According to research recently published in the American Journal of Preventive Medicine, being allowed to schedule her own mammogram through an electronic health record self-scheduling tool was linked with a higher likelihood of a woman completing the appointment. The researchers believe this could be an option to increase preventive cancer screenings.
Dr. Kimberly Waddell, the study’s lead author and assistant professor of physical medicine and rehabilitation at the University of Pennsylvania’s school of medicine, says, “Self-scheduling helps make the path to mammogram completion a little smoother, where you don’t have to find the time to call a scheduling line, wait on hold, or go back and forth trying to find an appointment that works for your schedule. Simple changes like these can have an outsized impact on preventive health screenings.”
The research involved data from more than 35,000 patient visits that took place within the University of Pennsylvania Health System between 2014 and 2019. From 2014 to 2016, self-scheduling through an online patient portal wasn’t an option. It became one after that, with patients receiving an order from their primary care provider and then clicking into a scheduling link on their portal. There was also an email reminder. Researchers looked at the completed mammogram rates within each of these time frames, pre-self-scheduling and post-self-scheduling.

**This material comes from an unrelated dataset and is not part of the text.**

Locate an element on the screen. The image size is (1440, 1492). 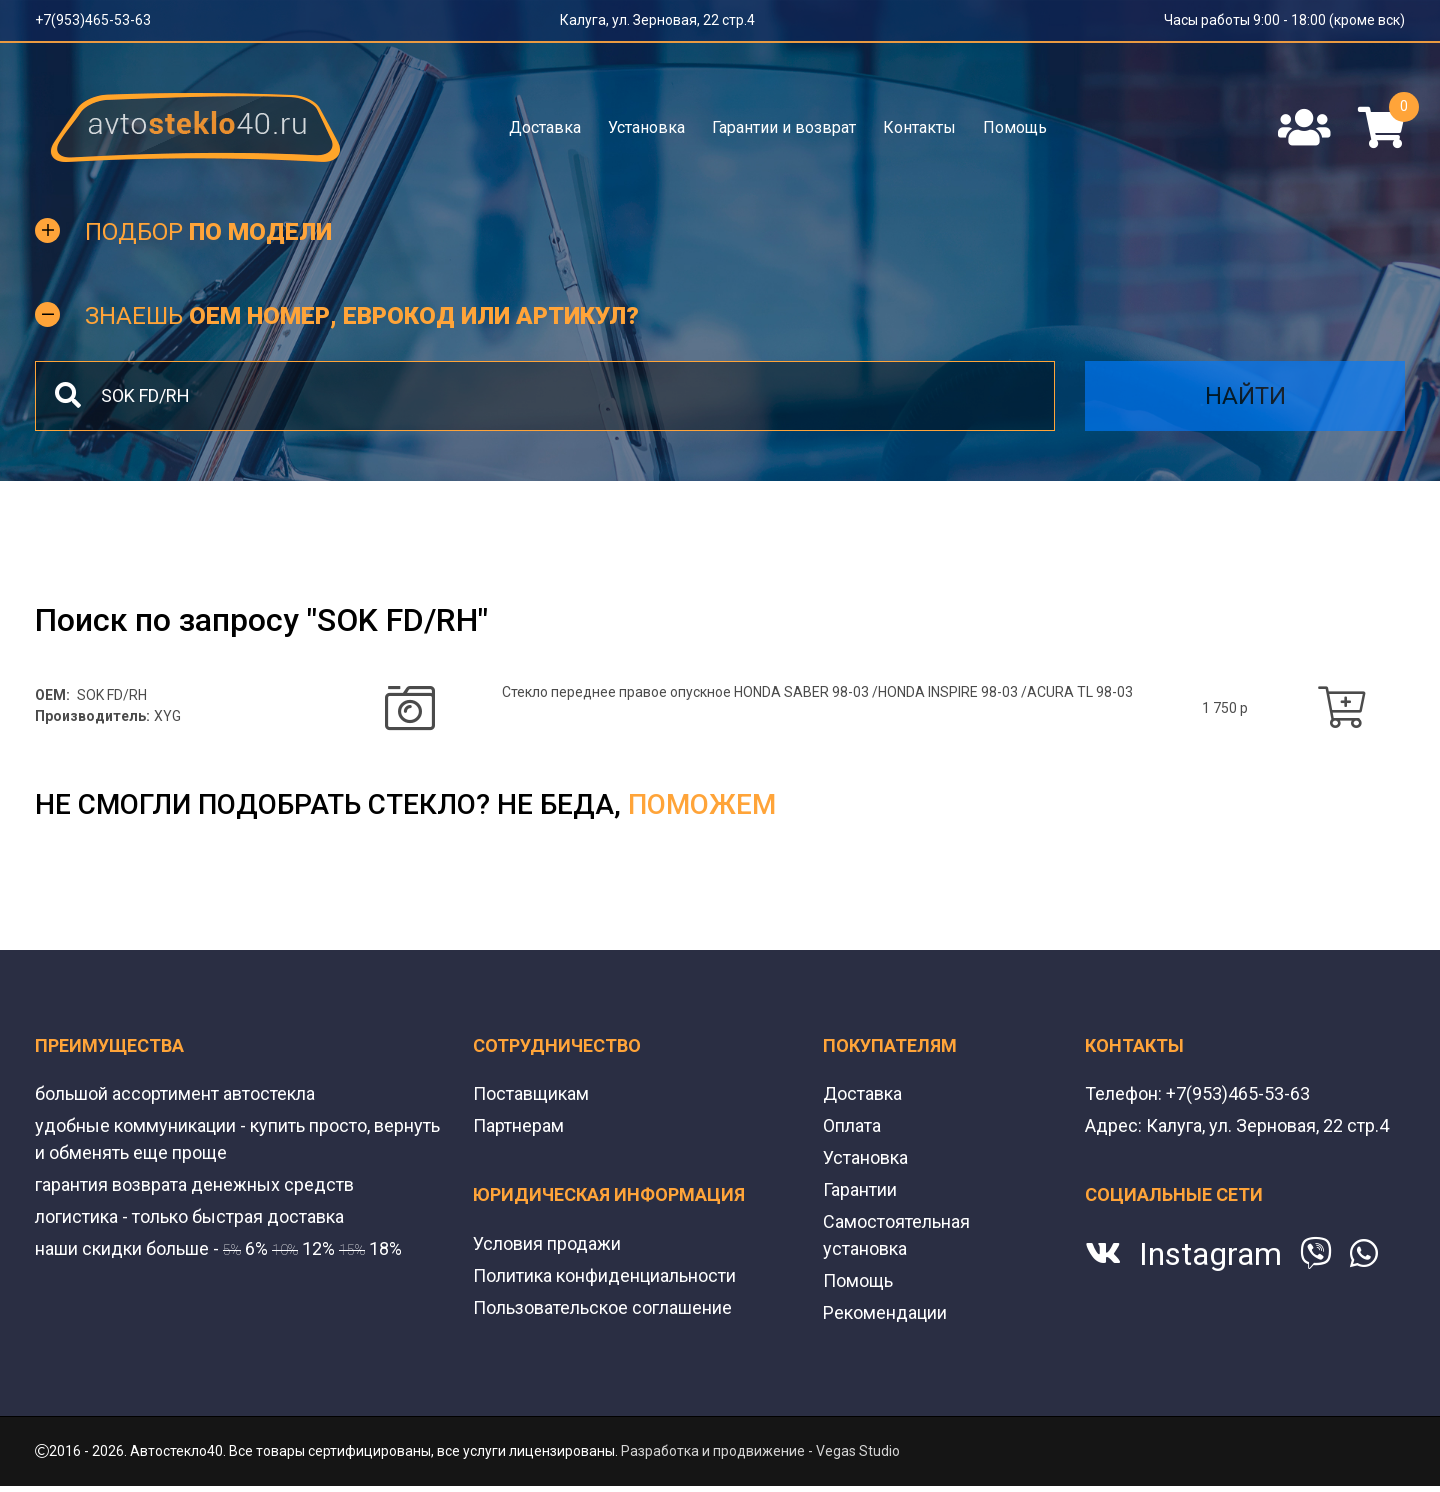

The researchers found that between the two periods studied, the rates of successful mammogram completion roughly doubled, from 22.2% to 49.7%. A roughly 13 percentage point increase was associated with self-scheduling, translating to about 4,500 more patients being screened.
This may be something relatively easy for health care providers to offer, as well.

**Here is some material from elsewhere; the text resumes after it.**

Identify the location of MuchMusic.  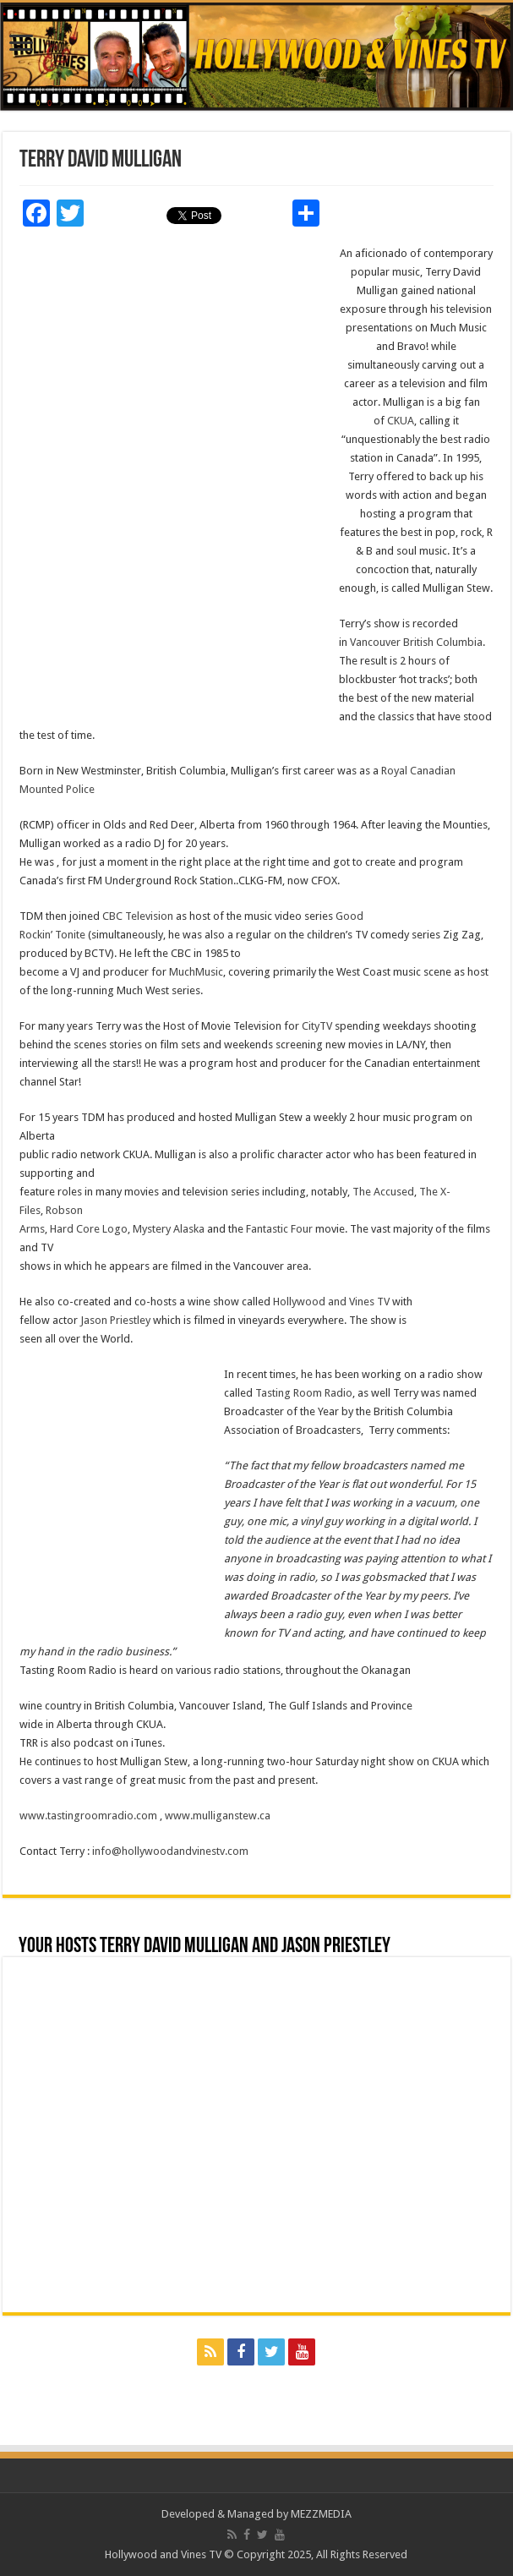
(196, 971).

Dr. Waddell explains, “Low-cost interventions are particularly appealing because they require fewer resources. This function was scaled across the health system in a matter of months, did not require significant clinical or staff resources, is durable over time, and was associated with the gains we saw. That all checks several boxes in terms of improving patient care without requiring much in terms of additional staff time or financial commitment.”
The team is now working on a clinical trial aimed at encouraging both doctors and their patients to complete more mammograms.